*** Block opens ***

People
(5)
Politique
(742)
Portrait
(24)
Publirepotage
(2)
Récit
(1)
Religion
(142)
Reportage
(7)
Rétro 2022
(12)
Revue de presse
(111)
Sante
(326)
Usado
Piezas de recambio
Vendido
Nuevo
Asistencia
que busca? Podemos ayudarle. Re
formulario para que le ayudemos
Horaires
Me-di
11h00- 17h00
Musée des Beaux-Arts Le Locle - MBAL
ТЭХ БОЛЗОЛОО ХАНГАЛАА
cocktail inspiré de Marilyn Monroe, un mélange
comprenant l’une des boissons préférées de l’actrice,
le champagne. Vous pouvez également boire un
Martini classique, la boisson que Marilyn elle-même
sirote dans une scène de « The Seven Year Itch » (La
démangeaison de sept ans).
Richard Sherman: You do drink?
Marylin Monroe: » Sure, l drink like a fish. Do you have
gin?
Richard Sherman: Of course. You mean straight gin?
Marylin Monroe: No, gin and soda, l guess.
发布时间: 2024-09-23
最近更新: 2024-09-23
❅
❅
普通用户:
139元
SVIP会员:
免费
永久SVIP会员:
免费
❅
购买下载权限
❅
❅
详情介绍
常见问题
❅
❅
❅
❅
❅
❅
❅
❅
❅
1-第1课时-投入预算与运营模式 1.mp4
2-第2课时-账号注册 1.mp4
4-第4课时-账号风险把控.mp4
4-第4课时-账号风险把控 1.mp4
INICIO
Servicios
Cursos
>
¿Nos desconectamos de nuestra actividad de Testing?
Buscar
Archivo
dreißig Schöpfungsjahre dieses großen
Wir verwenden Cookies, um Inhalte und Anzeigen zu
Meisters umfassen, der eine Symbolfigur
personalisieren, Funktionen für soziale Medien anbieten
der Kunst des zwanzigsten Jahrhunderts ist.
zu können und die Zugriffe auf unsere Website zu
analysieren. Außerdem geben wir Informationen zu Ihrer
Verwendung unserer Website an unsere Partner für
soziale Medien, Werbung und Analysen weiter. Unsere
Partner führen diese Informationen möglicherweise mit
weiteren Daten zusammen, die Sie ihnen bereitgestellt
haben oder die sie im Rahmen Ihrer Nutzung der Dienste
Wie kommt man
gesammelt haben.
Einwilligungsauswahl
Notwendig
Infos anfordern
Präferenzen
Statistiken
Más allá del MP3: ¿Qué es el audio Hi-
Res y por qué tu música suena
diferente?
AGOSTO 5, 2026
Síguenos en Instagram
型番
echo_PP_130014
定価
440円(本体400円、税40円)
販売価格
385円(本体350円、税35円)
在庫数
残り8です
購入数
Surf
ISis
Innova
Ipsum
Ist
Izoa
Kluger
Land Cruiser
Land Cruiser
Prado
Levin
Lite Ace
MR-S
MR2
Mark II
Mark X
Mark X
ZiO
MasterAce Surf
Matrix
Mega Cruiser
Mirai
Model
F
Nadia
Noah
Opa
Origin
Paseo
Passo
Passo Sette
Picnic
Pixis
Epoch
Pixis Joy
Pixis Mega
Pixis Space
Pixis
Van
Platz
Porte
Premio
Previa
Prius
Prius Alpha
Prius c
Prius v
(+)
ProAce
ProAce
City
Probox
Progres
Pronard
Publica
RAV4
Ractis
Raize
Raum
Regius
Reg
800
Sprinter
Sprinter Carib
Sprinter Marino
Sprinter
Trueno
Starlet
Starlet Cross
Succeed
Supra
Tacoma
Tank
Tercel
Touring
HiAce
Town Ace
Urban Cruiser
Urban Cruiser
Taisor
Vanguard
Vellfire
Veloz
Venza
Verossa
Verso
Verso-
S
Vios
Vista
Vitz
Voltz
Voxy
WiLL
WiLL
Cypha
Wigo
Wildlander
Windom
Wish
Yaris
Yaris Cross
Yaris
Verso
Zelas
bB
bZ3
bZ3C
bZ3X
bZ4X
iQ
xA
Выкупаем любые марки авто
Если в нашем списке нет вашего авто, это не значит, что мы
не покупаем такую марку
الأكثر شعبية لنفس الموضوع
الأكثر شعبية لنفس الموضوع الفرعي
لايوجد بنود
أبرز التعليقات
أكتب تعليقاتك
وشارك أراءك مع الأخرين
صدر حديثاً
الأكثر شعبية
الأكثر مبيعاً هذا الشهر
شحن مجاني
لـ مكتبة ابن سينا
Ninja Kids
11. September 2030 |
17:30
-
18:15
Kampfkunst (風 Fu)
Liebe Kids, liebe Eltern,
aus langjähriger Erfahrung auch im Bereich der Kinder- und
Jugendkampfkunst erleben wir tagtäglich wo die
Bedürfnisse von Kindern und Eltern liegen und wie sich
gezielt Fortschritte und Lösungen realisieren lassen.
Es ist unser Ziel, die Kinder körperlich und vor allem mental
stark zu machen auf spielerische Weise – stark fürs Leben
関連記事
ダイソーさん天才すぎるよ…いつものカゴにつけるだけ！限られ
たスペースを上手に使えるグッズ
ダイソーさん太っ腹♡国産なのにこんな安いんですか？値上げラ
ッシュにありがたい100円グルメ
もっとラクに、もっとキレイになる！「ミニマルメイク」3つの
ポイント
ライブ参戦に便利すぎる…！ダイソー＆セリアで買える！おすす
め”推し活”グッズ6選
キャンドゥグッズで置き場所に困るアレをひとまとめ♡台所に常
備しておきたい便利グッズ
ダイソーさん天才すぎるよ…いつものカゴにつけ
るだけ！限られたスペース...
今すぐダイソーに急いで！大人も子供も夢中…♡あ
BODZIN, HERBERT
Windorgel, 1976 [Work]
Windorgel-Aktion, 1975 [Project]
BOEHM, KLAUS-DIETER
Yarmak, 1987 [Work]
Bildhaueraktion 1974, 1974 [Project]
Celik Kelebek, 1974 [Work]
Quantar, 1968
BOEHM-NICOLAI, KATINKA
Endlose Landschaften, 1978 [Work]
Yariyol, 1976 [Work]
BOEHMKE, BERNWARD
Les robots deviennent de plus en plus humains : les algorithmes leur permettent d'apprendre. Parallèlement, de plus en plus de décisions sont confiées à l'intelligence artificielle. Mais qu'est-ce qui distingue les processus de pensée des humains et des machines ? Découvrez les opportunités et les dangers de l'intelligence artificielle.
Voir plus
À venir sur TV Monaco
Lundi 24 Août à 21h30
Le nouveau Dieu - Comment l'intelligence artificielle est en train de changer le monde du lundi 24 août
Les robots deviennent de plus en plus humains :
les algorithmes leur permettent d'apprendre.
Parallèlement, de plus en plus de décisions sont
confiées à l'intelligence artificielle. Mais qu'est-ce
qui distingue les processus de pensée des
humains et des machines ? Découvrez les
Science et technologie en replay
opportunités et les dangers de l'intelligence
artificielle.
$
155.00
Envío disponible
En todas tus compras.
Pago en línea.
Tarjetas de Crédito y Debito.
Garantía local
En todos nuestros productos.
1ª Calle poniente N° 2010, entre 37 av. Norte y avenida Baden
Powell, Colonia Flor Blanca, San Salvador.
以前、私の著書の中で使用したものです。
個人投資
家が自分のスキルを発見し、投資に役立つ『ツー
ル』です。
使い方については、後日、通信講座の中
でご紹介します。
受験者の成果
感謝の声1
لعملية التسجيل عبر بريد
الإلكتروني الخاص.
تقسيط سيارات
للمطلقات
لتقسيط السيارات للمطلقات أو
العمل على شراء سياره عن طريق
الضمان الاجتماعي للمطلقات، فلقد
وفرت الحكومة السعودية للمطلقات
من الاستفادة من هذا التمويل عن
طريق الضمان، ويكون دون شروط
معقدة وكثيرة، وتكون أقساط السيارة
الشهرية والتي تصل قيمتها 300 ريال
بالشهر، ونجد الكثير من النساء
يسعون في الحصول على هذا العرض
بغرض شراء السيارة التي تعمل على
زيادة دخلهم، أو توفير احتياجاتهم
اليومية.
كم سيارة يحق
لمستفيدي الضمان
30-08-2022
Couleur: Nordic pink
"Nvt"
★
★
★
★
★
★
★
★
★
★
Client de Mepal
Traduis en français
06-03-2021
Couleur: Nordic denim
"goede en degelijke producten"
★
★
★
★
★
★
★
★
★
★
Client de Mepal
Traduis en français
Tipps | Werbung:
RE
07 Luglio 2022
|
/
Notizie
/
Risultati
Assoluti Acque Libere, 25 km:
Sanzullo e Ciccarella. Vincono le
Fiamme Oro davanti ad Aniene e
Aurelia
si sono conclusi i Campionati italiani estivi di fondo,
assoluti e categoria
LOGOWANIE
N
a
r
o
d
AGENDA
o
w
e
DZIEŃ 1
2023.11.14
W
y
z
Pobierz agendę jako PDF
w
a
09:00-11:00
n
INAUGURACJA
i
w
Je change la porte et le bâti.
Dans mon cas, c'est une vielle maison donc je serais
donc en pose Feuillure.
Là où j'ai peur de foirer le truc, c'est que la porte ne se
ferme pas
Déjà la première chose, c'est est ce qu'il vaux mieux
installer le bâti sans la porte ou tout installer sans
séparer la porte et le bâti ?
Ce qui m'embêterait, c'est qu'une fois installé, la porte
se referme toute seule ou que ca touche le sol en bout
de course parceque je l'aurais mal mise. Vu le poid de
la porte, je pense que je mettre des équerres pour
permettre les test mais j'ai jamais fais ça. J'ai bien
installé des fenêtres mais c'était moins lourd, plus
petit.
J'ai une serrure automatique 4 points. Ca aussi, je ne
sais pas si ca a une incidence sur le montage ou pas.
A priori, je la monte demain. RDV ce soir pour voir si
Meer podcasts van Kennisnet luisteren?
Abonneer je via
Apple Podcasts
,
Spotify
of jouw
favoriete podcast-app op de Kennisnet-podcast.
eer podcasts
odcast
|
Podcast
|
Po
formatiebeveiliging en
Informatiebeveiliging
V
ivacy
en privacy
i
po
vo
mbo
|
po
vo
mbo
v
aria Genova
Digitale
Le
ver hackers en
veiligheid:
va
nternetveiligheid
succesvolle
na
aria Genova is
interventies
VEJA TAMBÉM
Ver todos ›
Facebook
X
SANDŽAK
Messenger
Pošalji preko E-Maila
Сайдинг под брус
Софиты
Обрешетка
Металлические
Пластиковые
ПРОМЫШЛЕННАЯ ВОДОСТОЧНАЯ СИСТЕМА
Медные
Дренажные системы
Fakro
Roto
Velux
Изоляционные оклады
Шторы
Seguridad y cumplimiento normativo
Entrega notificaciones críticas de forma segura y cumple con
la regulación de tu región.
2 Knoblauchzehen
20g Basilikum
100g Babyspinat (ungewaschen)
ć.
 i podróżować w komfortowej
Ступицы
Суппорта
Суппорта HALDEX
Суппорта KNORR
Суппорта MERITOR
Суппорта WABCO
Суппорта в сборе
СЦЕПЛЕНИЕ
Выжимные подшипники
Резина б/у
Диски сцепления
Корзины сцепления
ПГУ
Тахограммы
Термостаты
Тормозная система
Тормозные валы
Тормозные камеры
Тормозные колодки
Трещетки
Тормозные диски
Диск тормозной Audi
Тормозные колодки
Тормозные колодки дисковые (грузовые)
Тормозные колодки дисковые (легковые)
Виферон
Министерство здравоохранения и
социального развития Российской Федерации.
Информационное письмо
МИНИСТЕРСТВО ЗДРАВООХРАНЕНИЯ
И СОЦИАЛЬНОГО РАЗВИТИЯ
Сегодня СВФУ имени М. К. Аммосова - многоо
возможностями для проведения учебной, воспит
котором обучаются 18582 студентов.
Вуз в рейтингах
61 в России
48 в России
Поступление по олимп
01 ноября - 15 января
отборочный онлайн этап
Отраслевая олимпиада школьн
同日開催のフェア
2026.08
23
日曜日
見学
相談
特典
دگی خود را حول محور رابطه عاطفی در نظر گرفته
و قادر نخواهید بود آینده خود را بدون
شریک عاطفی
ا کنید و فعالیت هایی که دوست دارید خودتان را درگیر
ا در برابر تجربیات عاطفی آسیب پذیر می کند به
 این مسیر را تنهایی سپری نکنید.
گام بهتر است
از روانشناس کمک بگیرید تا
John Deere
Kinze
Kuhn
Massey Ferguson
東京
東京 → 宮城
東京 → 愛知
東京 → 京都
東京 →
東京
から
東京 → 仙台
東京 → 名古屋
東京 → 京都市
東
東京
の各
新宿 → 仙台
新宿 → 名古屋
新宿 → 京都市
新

*** Block closes ***

### WORK TO COMPLETE
Gather up every line in the data above that contains the word "Medien", copying each one.

### OUTPUT OF THE TASK
personalisieren, Funktionen für soziale Medien anbieten
soziale Medien, Werbung und Analysen weiter. Unsere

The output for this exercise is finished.